No se puede entender, que mientras desde la Casa de Nariño se filtran rumores de supuestos acercamientos a la guerrilla, en particular a las FARC, y se hagan llegar mensajes a su Secretariado del Estado Mayor Central a través de terceras personas, de que el presidente Juan Manuel Santos quiere pasar a la historia como el “hombre de la paz”, se le monte la cacería al entonces comandante Alfonso Cano, para ejecutarlo en condiciones aún no esclarecidas, hasta el punto que el arzobispo de Cali sostiene que fue fusilado. Y el mismo procedimiento, quiera repetirse con los operativos puestos en marcha en Norte de Santander y en el Catatumbo tras el nuevo comandante Timoleón Jiménez. Nos son gestos de paz, como los que solicita con insistencia el Gobierno Nacional a la insurgencia.

El Gobierno Nacional no tiene una locomotora de paz, porque no existe una propuesta concreta y mucho menos iniciativas que propendan por cambios políticos, sociales y económicos. La política de Santos no sobrepasa el statu quo. En la práctica es continuista de la “seguridad democrática” de Álvaro Uribe Vélez. No se puede olvidar que el actual mandatario fue su Ministro de Defensa. Los cambios son de forma, apenas de estilo, aunque a ratos el nuevo inquilino de la Casa de Nariño pierde la compostura.

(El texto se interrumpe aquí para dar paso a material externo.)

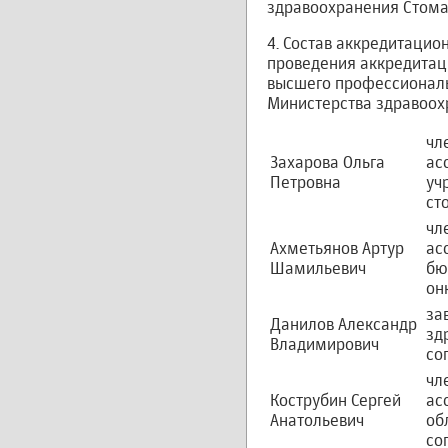
здравоохранения Стома
4. Состав аккредитаци
проведения аккредитац
высшего профессиональ
Министерства здравоох
чл
Захарова Ольга
ас
Петровна
уч
ст
чл
Ахметьянов Артур
ас
Шамильевич
бю
он
за
Данилов Александр
зд
Владимирович
со
чл
Кострубин Сергей
ас
Анатольевич
об
со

Ni siquiera los acuerdos humanitarios son fáciles con este Gobierno. Las seis liberaciones anunciadas por las FARC para estos días, encuentran el escollo del veto que estableció el ministro de Defensa Juan Carlos Pinzón, seguramente bajo presión de la cúpula militar, para no aceptar la logística del transporte brasileño, que ha prestado en las últimas liberaciones sin la menor tacha del Gobierno o de la guerrilla.

Ante la evidente realidad de la guerra, se “alteraron de nuevo los ánimos”. El lenguaje que abunda es belicista y por ende la exacerbación del conflicto, situación que demuestra que la doctrina del fin del fin, de nuevo esgrimida durante la reciente visita a Bogotá del director de la CIA, David Petraeus, sigue presente a pesar del fracaso histórico durante seis décadas. Nunca llegó la madre de todas las batallas, como la han esperado los generales durante tantas generaciones que hicieron la guerra sin éxito total.

“Este conflicto interno armado, sólo se va a resolver de manera definitiva –más allá de los golpes militares tácticos que se puedan ocasionar los adversarios- a través de una negociación de naturaleza política(…)”, dice Alejo Vargas, en el Semanario Caja de Herramientas (ed. 00287, del 20 al 26 de enero de 2012, versión digital). Es la realidad. Lo ha planteado de manera directa, el nuevo comandante de las FARC-EP, Timoleón Jiménez, en sus más recientes cartas, que les gusta a unos y les provoca envidia a otros, cuando invita al presidente Santos a dialogar de “cara al país” y retomando la agenda del Caguán. En el mismo sentido, se pronunció Alfonso Cano en varios videos y mensajes tras la posesión de Juan Manuel Santos el 7 de agosto de 2010.

La respuesta de Santos ha sido contestataria, sin propuestas, en medio de condicionamientos (inamovibles) que sugieren la desmovilización, implícita en la ley de justicia transicional del senador Roy Barrera, que obstruye más las posibilidades de la solución política. Un proceso de paz exitoso, como lo ha dicho “Colombianos y Colombianas por la Paz” (CCP), estriba en la construcción de una paz que consolide acuerdos humanitarios y acuerdos de fondo para la democracia y la justicia social. Esto es: que desaparezcan las causas históricas del conflicto colombiano. En el plan de contribuir con propuestas concretas, CCP propusieron una tregua y cese del fuego, bilateral, en la eventualidad de un proceso de paz, para que los diálogos se adelanten en un ambiente de distensión y calma favorable a las salidas pacíficas y democráticas. Como era de esperarse, Santos no lo ve bien. En la mencionada entrevista para El Espectador, la caracteriza de interferencia. “Propuestas como esas lo que hacen es intervenir negativamente”, dijo. Es la demostración de que Santos no tiene una posición definida sobre el tema más importante del país.

¿Guerra o paz? He ahí el dilema de Santos, quien quiere pasar a la historia como el “presidente de la paz”, pero no quiere enfrentarse a la cúpula militar, al imperialismo yanqui y a la ultraderecha militarista de Uribe Vélez y sus amanuenses, que están atravesados como vacas muertas en el camino de la solución política del conflicto.